La Dépêche est née en 1889, lorsque Daniel Wilson (celui du scandale des légions d’honneur) décide de supprimer le journal La Petite France et de confier L’Union Libérale (autre quotidien de l’époque) à Ernest Arrault. Ce dernier déclare  » je prendrai la Petite France et si vous me laissez faire, je la relèverai ! » Ernest Arrault explique que le seul moyen de sauver ce journal est de le ramener aux dimensions d’un quotidien départemental. Arrault réussit son pari mais doit changer son nom suite à un procès. Après neuf années d’existence, La Petite France devient donc La Dépêche du Centre. De départemental, le journal devient régional et connaît un immense succès. Il est, avec Tours-Soir, l’un deux plus grands quotidiens régionaux d’entre deux guerres à Tours. Le premier était imprimé rue Etienne Pallu, tandis que le second, appartenait aux Imprimeries Arrault et Cie, situées 6 rue de la Préfecture. Lors de la débâcle de juin 1940, les deux journaux cessent de publier. La Dépêche du Centre suspend sa parution le 16 juin. Cependant, le journal reprend ses éditions le 27 Juin 1940, sous contrainte allemande. Des partisans sont placés à la tête de la rédaction et la Dépêche devient un organe de propagande au service du Reich, jusqu’en août 1944. Dans la nuit du 30 au 31 Août 1944, alors que les Allemands quittent Tours, des résistants prennent possession des locaux de La Dépêche du Centre. Le journal (ainsi que Tours-Soir) est alors interdit sur arrêté préfectoral en application des décrets du Gouvernement provisoire. Les locaux et le matériel échoient ensuite à la Nouvelle République, jusque-là journal clandestin  du groupe résistant Libé-Nord.
La Touraine républicaine : journal hebdomadaire, politique, agricole et commercial, puis journal quotidien régional puis grand quotidien régional.

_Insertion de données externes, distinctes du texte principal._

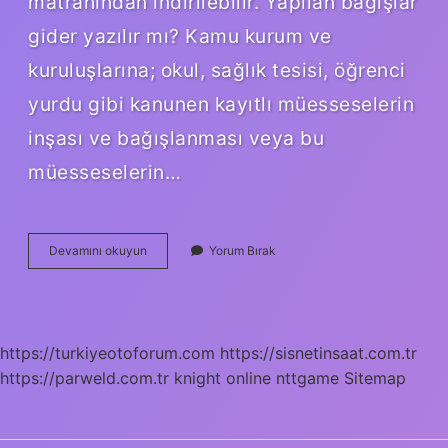
matrahından indirilebilir. Yapılan bağışlar
gider yazılır mı? Kamu kurum ve
kuruluşlarına; okul, sağlık tesisi, öğrenci
yurdu gibi kanunen kayıtlı müesseselerin
inşası ve bağışlanması veya bu
müesseselerin…
Afad
Devamını okuyun
Yorum Bırak
A
Yapılan
Bağışlar
Vergiden
Düşer
https://turkiyeotoforum.com
https://sisnetinsaat.com.tr
Mi
https://parweld.com.tr
knight online
nttgame
Sitemap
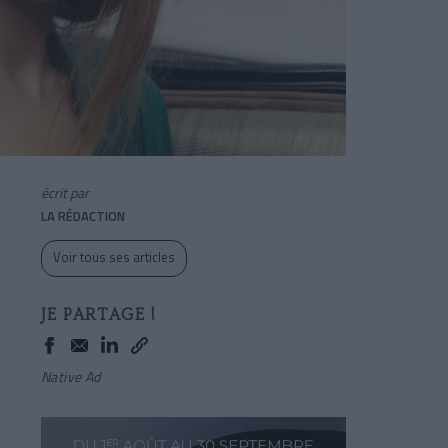
écrit par
LA RÉDACTION
Voir tous ses articles
JE PARTAGE !
Native Ad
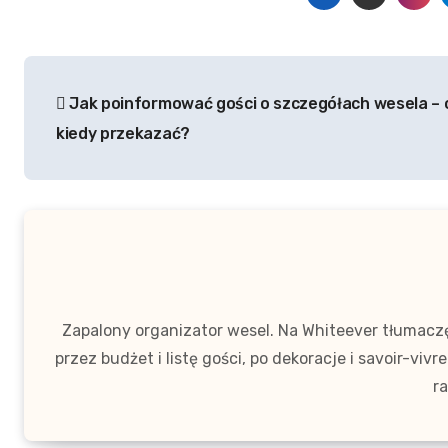
Nawigacja
Jak poinformować gości o szczegółach wesela – c
wpisu
kiedy przekazać?
Zapalony organizator wesel. Na Whiteever tłumaczę 
przez budżet i listę gości, po dekoracje i savoir-viv
ra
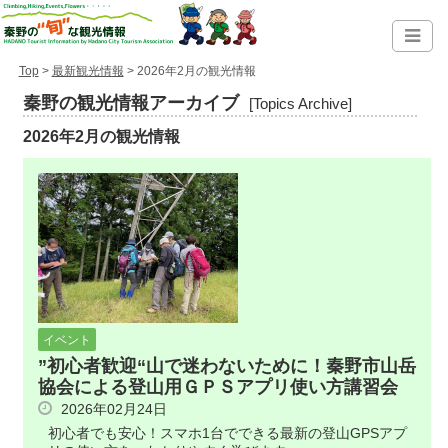
Top
>
最新観光情報
> 2026年2月の観光情報
秦野の観光情報アーカイブ
[Topics Archive]
2026年2月の観光情報
イベント
”初心者歓迎“山で迷わないために！秦野市山岳
協会による登山用ＧＰＳアプリ使い方講習会
2026年02月24日
初心者でも安心！スマホ1台でできる最新の登山GPSアプ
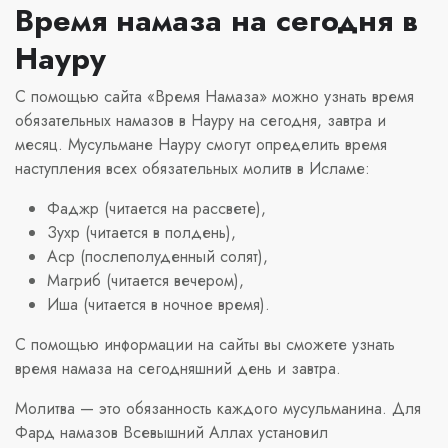
Время намаза на сегодня в
Науру
С помощью сайта «Время Намаза» можно узнать время
обязательных намазов в Науру на сегодня, завтра и
месяц. Мусульмане Науру смогут определить время
наступления всех обязательных молитв в Исламе:
Фаджр (читается на рассвете),
Зухр (читается в полдень),
Аср (послеполуденный солят),
Магриб (читается вечером),
Иша (читается в ночное время).
С помощью информации на сайты вы сможете узнать
время намаза на сегодняшний день и завтра.
Молитва — это обязанность каждого мусульманина. Для
Фард намазов Всевышний Аллах установил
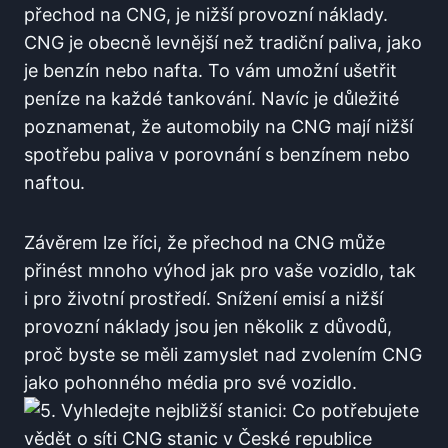
přechod na CNG, je nižší provozní náklady.
CNG je obecně levnější než tradiční paliva, jako
je benzín nebo nafta. To vám umožní ušetřit
peníze na každé tankování. Navíc je důležité
poznamenat, že automobily na CNG mají nižší
spotřebu paliva v porovnání s benzínem nebo
naftou.
Závěrem lze říci, že přechod na CNG může
přinést mnoho výhod jak pro vaše vozidlo, tak
i pro životní prostředí. Snížení emisí a nižší
provozní náklady jsou jen několik z důvodů,
proč byste se měli zamyslet nad zvolením CNG
jako pohonného média pro své vozidlo.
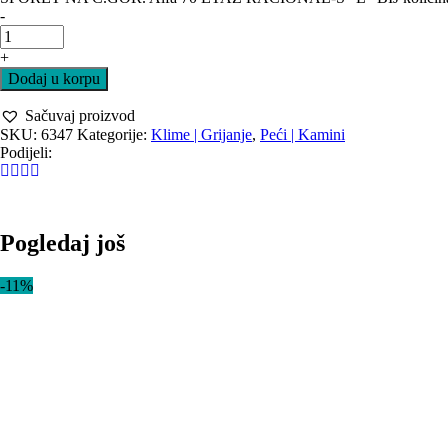
-
+
Dodaj u korpu
Sačuvaj proizvod
SKU:
6347
Kategorije:
Klime | Grijanje
,
Peći | Kamini
Podijeli:
Pogledaj još
-11%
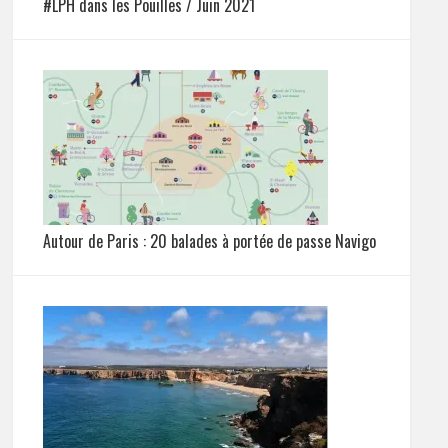
#LPH dans les Pouilles / Juin 2021
Autour de Paris : 20 balades à portée de passe Navigo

Erratum : dans l’infographie 11, il faut lire « les bois de justices arrivent » dans l’infographie 16, il faut lire « comme le soulignent certains commentateurs ».

3 commentaires sur « Tours, 1924, l’Éventreur et la Veuve »

  1. Quel travail pour collecter et présenter toutes ces « coupures » de presse ! Je viens de lire également l’article consacré à la vie de Suzanne. J’ai beaucoup aimé que vous preniez le temps de vous intéresser à sa vie et non pas seulement à sa mort « spectaculaire ».